::: GIVEN DATA

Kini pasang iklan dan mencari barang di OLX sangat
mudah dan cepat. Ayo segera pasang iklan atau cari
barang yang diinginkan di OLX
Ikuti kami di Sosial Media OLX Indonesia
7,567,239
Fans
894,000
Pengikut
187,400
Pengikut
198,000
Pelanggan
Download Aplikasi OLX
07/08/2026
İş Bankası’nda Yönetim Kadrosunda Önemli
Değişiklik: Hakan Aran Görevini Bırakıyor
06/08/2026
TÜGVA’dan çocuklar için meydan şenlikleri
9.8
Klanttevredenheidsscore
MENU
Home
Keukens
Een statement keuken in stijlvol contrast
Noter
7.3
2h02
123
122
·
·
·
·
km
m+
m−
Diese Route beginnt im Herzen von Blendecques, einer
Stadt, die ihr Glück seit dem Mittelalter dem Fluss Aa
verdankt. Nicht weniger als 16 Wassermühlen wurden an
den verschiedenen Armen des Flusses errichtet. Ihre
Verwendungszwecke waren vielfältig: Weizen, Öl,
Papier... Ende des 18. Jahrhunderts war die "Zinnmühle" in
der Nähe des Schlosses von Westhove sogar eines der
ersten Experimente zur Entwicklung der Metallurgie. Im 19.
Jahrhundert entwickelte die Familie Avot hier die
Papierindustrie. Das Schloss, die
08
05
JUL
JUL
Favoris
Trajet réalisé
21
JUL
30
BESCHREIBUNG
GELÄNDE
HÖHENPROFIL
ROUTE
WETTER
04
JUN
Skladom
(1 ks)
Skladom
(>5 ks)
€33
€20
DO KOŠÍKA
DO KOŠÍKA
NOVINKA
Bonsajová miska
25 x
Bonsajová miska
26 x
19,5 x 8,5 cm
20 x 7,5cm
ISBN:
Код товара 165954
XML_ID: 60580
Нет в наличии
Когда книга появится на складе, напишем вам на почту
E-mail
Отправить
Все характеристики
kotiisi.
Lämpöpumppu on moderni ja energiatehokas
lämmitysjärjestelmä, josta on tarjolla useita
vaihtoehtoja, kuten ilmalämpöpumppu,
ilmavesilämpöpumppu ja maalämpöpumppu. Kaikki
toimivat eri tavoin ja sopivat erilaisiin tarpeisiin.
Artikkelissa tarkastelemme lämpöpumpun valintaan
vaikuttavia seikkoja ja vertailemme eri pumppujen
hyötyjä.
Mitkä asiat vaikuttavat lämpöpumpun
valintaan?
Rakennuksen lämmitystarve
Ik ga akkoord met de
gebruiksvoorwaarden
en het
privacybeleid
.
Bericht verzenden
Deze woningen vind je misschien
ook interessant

::::::

> **TASK ITEM**: Count each line above in which the string "valintaan" appears, then state only the total.

> **COMPLETED EXERCISE**: 2